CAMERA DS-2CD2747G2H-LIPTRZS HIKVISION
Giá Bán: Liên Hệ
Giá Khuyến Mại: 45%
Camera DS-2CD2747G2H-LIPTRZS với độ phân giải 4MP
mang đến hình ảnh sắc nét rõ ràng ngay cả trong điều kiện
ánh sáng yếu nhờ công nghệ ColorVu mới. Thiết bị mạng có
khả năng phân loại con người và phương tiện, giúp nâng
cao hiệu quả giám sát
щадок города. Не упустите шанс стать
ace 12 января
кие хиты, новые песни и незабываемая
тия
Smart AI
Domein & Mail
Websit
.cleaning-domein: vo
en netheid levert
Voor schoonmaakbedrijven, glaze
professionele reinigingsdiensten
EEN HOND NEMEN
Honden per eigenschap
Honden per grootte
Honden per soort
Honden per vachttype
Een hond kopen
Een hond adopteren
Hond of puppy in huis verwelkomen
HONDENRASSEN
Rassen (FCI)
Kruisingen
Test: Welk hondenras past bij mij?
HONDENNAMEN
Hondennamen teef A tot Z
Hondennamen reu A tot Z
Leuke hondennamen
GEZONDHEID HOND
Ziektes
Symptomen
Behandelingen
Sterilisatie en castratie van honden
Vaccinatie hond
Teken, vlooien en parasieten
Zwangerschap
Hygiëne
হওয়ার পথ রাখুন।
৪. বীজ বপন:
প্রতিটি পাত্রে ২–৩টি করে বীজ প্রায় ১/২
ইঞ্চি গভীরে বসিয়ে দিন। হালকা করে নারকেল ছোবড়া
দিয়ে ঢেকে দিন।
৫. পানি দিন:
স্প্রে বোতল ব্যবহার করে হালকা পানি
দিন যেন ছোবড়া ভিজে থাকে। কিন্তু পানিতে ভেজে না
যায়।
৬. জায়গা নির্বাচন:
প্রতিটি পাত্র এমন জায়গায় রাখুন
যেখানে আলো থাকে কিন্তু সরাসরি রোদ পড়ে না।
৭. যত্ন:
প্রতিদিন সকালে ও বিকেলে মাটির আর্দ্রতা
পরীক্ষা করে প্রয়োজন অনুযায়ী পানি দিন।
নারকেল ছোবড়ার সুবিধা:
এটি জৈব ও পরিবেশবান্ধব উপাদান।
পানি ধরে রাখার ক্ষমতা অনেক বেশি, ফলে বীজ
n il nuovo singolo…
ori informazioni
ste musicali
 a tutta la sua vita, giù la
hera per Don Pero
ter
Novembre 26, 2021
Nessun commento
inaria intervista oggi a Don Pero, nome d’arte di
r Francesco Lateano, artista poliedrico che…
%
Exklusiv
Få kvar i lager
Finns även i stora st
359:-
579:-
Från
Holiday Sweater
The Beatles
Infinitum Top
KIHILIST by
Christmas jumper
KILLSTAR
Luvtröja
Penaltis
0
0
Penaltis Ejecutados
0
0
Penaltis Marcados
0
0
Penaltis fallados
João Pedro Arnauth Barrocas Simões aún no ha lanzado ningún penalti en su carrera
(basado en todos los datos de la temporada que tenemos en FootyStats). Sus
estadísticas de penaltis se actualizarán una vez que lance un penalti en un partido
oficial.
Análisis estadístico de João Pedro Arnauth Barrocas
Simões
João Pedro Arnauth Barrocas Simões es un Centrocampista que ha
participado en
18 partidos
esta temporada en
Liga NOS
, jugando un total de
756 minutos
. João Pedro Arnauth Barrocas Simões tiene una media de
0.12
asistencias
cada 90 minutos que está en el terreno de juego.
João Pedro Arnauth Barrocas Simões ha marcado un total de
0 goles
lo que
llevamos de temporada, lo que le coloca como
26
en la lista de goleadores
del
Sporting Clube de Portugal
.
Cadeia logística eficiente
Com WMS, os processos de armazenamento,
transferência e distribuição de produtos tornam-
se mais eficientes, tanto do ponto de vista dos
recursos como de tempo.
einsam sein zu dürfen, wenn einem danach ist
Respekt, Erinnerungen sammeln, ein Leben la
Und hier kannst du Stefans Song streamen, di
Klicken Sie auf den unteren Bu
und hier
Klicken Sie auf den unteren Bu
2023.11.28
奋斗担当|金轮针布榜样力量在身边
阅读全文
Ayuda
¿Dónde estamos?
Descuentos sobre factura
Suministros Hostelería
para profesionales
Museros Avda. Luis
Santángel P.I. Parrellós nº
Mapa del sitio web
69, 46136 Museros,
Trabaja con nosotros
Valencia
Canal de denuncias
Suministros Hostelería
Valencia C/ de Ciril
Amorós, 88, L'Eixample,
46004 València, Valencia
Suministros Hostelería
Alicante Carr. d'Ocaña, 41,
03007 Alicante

#### EXERCISE BRIEF
In the records above, find each line holding "Pedro" and copy it.

#### SOLUTION
João Pedro Arnauth Barrocas Simões aún no ha lanzado ningún penalti en su carrera
Análisis estadístico de João Pedro Arnauth Barrocas
João Pedro Arnauth Barrocas Simões es un Centrocampista que ha
. João Pedro Arnauth Barrocas Simões tiene una media de
João Pedro Arnauth Barrocas Simões ha marcado un total de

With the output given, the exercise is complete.